Cynthia Wade: I was very much into theater in high school and college, and I was actually a theater major in college as an undergrad. About halfway through my college experience, I realized that, even though I loved theater and I loved the creativity of it, it was so much based on the auditions, and the auditions were so much based on what you looked like that you could very easily be cut out of a semester’s worth of a creative endeavor if you didn’t look the part. … They had a few video cameras but no film program. I picked up a video camera and started making documentaries without any experience or training and realized that what I wanted to do was apply to a scholars program for my senior year and make a documentary for my senior thesis. And the school allowed me to do that. The school gave me a dedicated camera for my senior year. And I made a documentary. It was about 60 minutes, and it was a breakthrough, informative experience for me.
You’ve had several films in the Rocky Mountain Women’s Film Fest through the years. What keeps you coming back?
You’re always guaranteed a full audience, really engaged, really focused—like, serious about their moviegoing, good questions. It’s just so well organized and filmmaker friendly, that it’s always a pleasure to go. And as a working mother, my first film there was in 2003, and now here we are in 2016. … It’s been 13 years of showing films. In 2003, I had one child, and she was 2-years-old. She was just too young. I think in 2010 and then again in 2012, I took my older daughter. And this year, I get to take both my daughters. The younger one is now old enough. They are both so excited. For them to be able to go to a festival where it’s women focused, women directors, it imprints them, and its empowering to them in a lot of ways. But also I feel like in other areas in this industry, you have to hide the fact that you’re a mom to get work or just to keep being competitive. It’s a strength of the festival instead of something you need to hide. And now I get to involve my daughters in the festival. They are so excited.
What makes the Rocky Mountain Women’s Film Fest different from other film festivals? Were you drawn in by it being women focused?
I didn’t know much about the festival when my first film played there. It was a film called Shelter Dogs, a feature length film about the ethics of who lives and who dies at an animal shelter in upstate New York. It was a really hard film to make. I started filming it when I was pregnant with my first child. I filmed it and did sound all myself and had this bigger and bigger belly as I was shooting.

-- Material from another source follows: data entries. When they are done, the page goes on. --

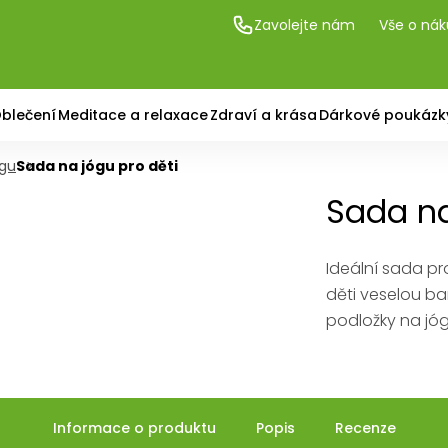
Zavolejte nám
Vše o ná
blečení
Meditace a relaxace
Zdraví a krása
Dárkové poukázk
ógu
Sada na jógu pro děti
Sada na
Ideální sada pr
děti veselou ba
podložky na jóg
Informace o produktu
Popis
Recenze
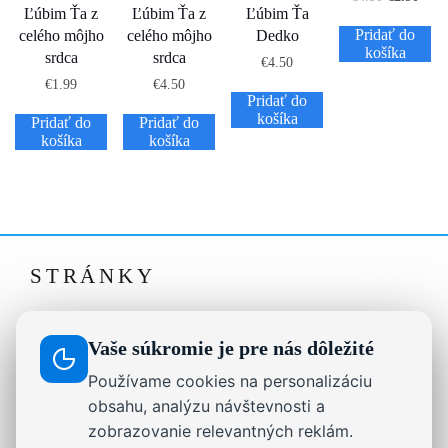
Ľúbim Ťa z
Ľúbim Ťa z
Ľúbim Ťa
Pridať do
celého môjho
celého môjho
Dedko
košíka
srdca
srdca
€
4.50
€
1.99
€
4.50
Pridať do
košíka
Pridať do
Pridať do
košíka
košíka
STRÁNKY
Drevené dekorácie, darčeky a nápisy na mieru |
Ausis.sk
Vaše súkromie je pre nás dôležité
Formulár na odstúpenie od zmluvy
Používame cookies na personalizáciu
On-line chat
obsahu, analýzu návštevnosti a
zobrazovanie relevantných reklám.
Reklamačný poriadok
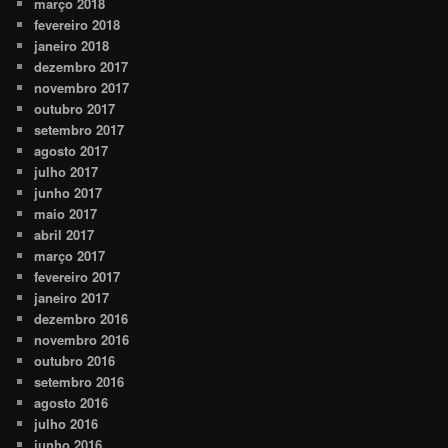
março 2018
fevereiro 2018
janeiro 2018
dezembro 2017
novembro 2017
outubro 2017
setembro 2017
agosto 2017
julho 2017
junho 2017
maio 2017
abril 2017
março 2017
fevereiro 2017
janeiro 2017
dezembro 2016
novembro 2016
outubro 2016
setembro 2016
agosto 2016
julho 2016
junho 2016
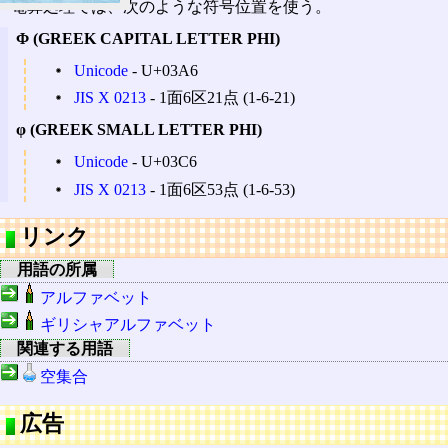
電算処理では、次のような符号位置を使う。
Φ (GREEK CAPITAL LETTER PHI)
Unicode
‐ U+03A6
JIS X 0213
‐ 1面6区21点 (1-6-21)
φ (GREEK SMALL LETTER PHI)
Unicode
‐ U+03C6
JIS X 0213
‐ 1面6区53点 (1-6-53)
リンク
用語の所属
アルファベット
ギリシャアルファベット
関連する用語
空集合
広告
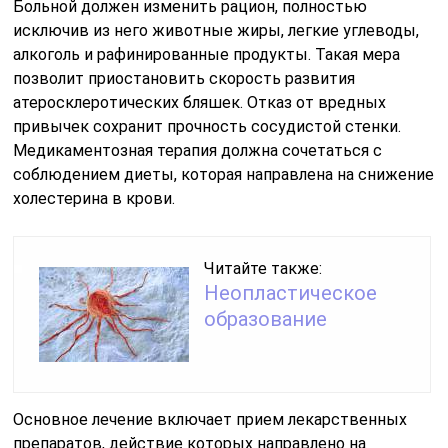
Больной должен изменить рацион, полностью
исключив из него животные жиры, легкие углеводы,
алкоголь и рафинированные продукты. Такая мера
позволит приостановить скорость развития
атеросклеротических бляшек. Отказ от вредных
привычек сохранит прочность сосудистой стенки.
Медикаментозная терапия должна сочетаться с
соблюдением диеты, которая направлена на снижение
холестерина в крови.
Читайте также:
Неопластическое
образование
Основное лечение включает прием лекарственных
препаратов, действие которых направлено на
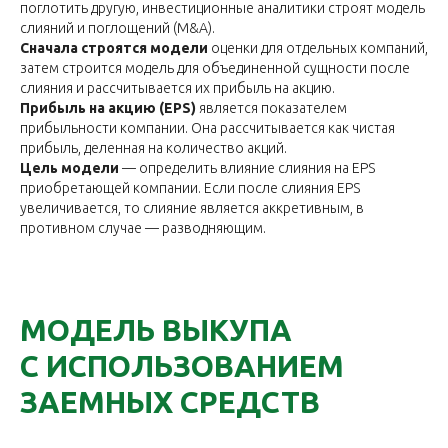
поглотить другую, инвестиционные аналитики строят модель
слияний и поглощений (M&A).
Сначала строятся модели
оценки для отдельных компаний,
затем строится модель для объединенной сущности после
слияния и рассчитывается их прибыль на акцию.
Прибыль на акцию (EPS)
является показателем
прибыльности компании. Она рассчитывается как чистая
прибыль, деленная на количество акций.
Цель модели
— определить влияние слияния на EPS
приобретающей компании. Если после слияния EPS
увеличивается, то слияние является аккретивным, в
противном случае — разводняющим.
МОДЕЛЬ ВЫКУПА
С ИСПОЛЬЗОВАНИЕМ
ЗАЕМНЫХ СРЕДСТВ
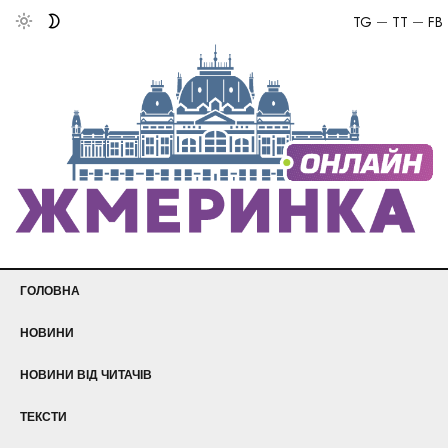
TG
TT
FB
ГОЛОВНА
НОВИНИ
НОВИНИ ВІД ЧИТАЧІВ
ТЕКСТИ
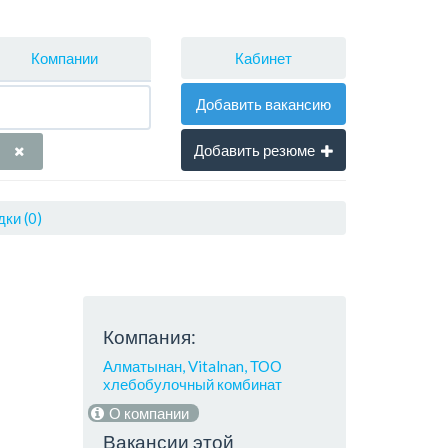
Кабинет
Компании
Добавить вакансию
Добавить резюме
ки (0)
Компания:
Алматынан, Vitalnan, ТОО
хлебобулочный комбинат
О компании
Вакансии этой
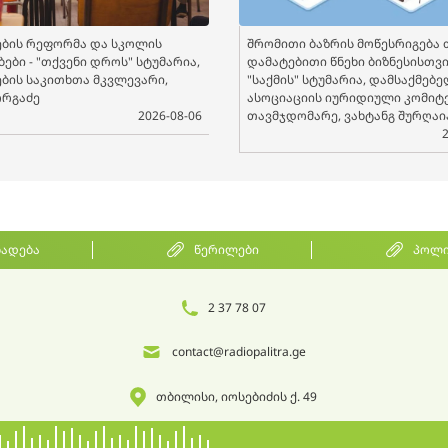
ბის რეფორმა და სკოლის
შრომითი ბაზრის მოწესრიგება 
ები - "თქვენი დროს" სტუმარია,
დამატებითი წნეხი ბიზნესისთვის
ბის საკითხთა მკვლევარი,
"საქმის" სტუმარია, დამსაქმებ
ორგაძე
ასოციაციის იურიდიული კომიტ
2026-08-06
თავმჯდომარე, ვახტანგ შურღაი
ხადება
წერილები
პოლი
2 37 78 07
contact@radiopalitra.ge
თბილისი, იოსებიძის ქ. 49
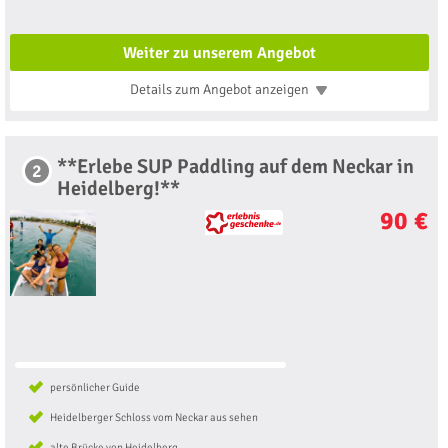
Weiter zu unserem Angebot
Details zum Angebot
anzeigen
**Erlebe SUP Paddling auf dem Neckar in
2
Heidelberg!**
90 €
persönlicher Guide
Heidelberger Schloss vom Neckar aus sehen
alte Brücke von Heidelberg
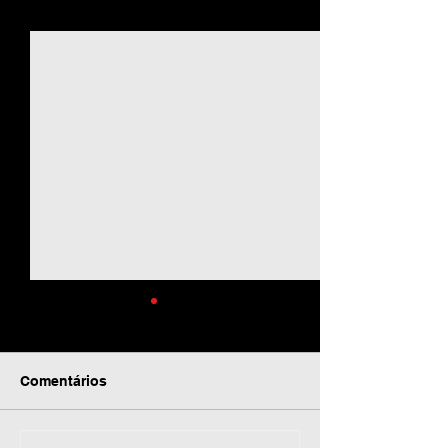
Ver tudo
Posts recentes
Comentários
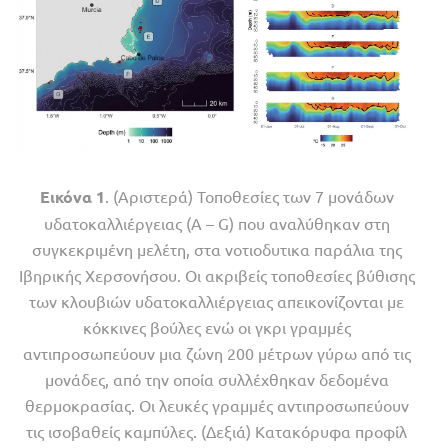
Eικόνα 1
. (Αριστερά) Τοποθεσίες των 7 μονάδων
υδατοκαλλιέργειας (A – G) που αναλύθηκαν στη
συγκεκριμένη μελέτη, στα νοτιοδυτικα παράλια της
Ιβηρικής Χερσονήσου. Οι ακριβείς τοποθεσίες βύθισης
των κλουβιών υδατοκαλλιέργειας απεικονίζονται με
κόκκινες βούλες ενώ οι γκρι γραμμές
αντιπροσωπεύουν μια ζώνη 200 μέτρων γύρω από τις
μονάδες, από την οποία συλλέχθηκαν δεδομένα
θερμοκρασίας. Οι λευκές γραμμές αντιπροσωπεύουν
τις ισοβαθείς καμπύλες. (Δεξιά) Κατακόρυφα προφίλ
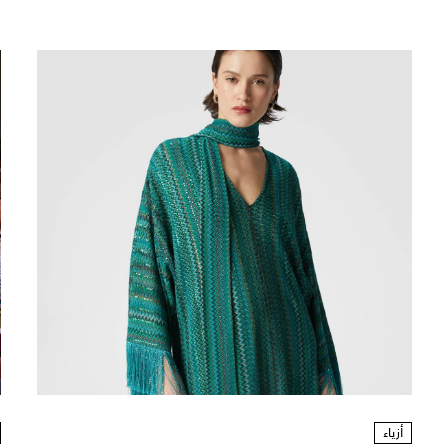
أزياء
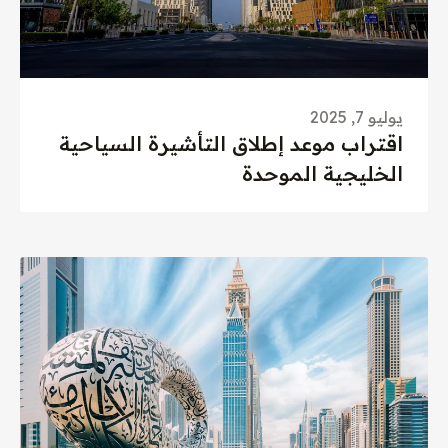
يوليو 7, 2025
اقتراب موعد إطلاق التأشيرة السياحية
الخليجية الموحدة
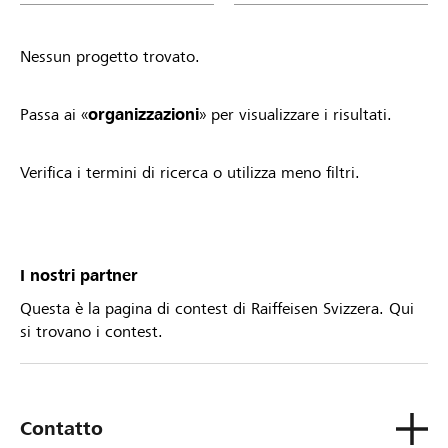
Nessun progetto trovato.
Passa ai «
organizzazioni
» per visualizzare i risultati.
Verifica i termini di ricerca o utilizza meno filtri.
I nostri partner
Questa è la pagina di contest di Raiffeisen Svizzera. Qui
si trovano i contest.
Contatto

Then I gave birth and lived three hours away from the shelter and had to figure out how to finish this single-handedly. So that was tough with an infant. … And that was my first experience [at RMWFF] in 2003, and it was really just amazing, great audiences. Ever since, it’s been on my radar, and I’ve had a few other films there. Last year I produced a film and said to the director, “If there’s one festival you have to go to with this film, The Nomest, I promise you its RMWFF.” She went and was like, “Oh my god, you were totally right.”
Your film Generation Startup is screening at this year’s RMWFF. How did you find and become interested in the topic of startups and entrepreneurship? What made you want to invest in this topic?
The film’s producer, Cheryl Miller Hauser, who also become co-director of the film, was really looking for a director who could be in the field and shooting “chaos.” Because as a documentary filmmaker you are going into the field, and you’re organizing chaos into a narrative. You don’t know what’s happening next with the characters and with the stories. …. It was an enormous film to make, because it was six characters, all of whom had different business stories. Not only were we telling the stories of the characters, but also the companies behind them and the larger story of Detroit. …
Ultimately the reason I was attracted to it was because there is no clear path for my career, and I see very few people who I can model my life after. There are just not enough women who are directing in really high-level, hardcore feature films or TV. There are just not as many models as there are for male directors, for sure. So I really struggle with how do I put together this career. How do I forge ahead and make a career and a small business? It’s really wading into the unknown.
So in making this film, what attracted me to the topic was that I was going to be following recent grads who are doing the same thing. Who are not taking the traditional office jobs and who are really trying to create something out of nothing. That interested me because even today I struggle with that, like, how do we sustain this? How do we keep going? How do we scale up? That risk-taking and throwing yourself into the unknown is what really interested me in the film.
Why do you think this topic is important, specifically to this younger generation?
I hope that the film will encourage more college grads to think, I don’t have to necessary follow the traditional or sage path. When you, quite frankly, don’t have children and you can take more risks, you should—and being not afraid of failure. Even throwing yourself into it is a gutsy success, regardless of the outcome. So I think that the more people can be creating things out of thinking outside the box, the more vibrant our economy and our culture will be. My hope is that [this film] encourages people to be thinking, whether they are millennials or older, of ways they could launch projects that are meaningful to them and meaningful to society.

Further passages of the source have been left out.